Search the records below for the word "Globalisasi", then return every line where it appears.

-------- Input material

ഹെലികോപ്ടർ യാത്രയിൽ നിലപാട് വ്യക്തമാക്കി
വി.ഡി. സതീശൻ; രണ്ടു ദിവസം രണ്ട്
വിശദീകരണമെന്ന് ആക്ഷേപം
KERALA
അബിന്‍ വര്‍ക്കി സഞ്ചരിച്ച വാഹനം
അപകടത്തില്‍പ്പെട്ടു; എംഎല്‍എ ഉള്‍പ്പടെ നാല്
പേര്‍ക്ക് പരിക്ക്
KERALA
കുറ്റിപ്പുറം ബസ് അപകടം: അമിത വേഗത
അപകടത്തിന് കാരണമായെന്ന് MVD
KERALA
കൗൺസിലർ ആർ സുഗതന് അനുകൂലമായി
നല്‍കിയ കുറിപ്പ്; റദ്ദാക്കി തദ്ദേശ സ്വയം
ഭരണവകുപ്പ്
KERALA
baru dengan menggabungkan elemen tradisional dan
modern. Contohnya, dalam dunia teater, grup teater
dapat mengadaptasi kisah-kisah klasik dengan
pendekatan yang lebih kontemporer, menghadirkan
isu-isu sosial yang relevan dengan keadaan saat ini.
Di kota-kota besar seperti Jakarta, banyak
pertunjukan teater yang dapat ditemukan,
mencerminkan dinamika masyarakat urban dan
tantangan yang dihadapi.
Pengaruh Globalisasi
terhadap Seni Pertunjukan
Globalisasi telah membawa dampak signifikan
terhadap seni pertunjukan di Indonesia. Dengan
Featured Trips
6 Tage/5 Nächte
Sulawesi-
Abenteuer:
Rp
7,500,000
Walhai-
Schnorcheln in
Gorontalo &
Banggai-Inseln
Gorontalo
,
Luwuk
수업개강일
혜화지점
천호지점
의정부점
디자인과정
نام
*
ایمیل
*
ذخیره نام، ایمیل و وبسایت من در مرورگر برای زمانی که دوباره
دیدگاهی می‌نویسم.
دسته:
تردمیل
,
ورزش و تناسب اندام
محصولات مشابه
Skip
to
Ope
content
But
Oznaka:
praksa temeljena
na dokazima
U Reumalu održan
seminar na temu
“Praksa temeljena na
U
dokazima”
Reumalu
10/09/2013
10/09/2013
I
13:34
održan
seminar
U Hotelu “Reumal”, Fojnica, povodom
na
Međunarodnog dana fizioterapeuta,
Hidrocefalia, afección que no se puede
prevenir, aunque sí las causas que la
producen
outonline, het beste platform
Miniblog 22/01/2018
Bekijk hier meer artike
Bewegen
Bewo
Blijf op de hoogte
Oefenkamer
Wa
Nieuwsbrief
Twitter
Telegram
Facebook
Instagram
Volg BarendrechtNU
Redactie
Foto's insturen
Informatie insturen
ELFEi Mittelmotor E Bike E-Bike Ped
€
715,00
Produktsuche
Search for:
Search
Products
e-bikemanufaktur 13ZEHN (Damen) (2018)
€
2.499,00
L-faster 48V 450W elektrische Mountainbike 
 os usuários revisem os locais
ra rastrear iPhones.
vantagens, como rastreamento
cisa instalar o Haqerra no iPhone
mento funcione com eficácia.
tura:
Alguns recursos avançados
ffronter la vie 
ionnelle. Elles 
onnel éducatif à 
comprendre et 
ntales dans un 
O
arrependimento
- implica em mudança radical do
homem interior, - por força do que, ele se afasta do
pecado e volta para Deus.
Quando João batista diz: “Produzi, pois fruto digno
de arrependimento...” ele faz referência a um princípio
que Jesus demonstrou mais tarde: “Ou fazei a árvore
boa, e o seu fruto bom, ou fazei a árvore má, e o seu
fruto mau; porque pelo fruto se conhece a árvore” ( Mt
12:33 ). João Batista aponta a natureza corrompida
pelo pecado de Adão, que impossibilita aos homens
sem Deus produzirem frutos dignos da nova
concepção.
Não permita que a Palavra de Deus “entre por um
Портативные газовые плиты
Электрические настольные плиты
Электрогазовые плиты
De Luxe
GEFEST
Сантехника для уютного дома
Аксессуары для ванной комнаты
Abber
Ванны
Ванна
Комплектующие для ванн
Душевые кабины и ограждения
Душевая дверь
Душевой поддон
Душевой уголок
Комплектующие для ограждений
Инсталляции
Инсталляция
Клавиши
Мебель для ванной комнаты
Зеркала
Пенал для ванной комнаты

----------------

= Written reply =
Pengaruh Globalisasi
Globalisasi telah membawa dampak signifikan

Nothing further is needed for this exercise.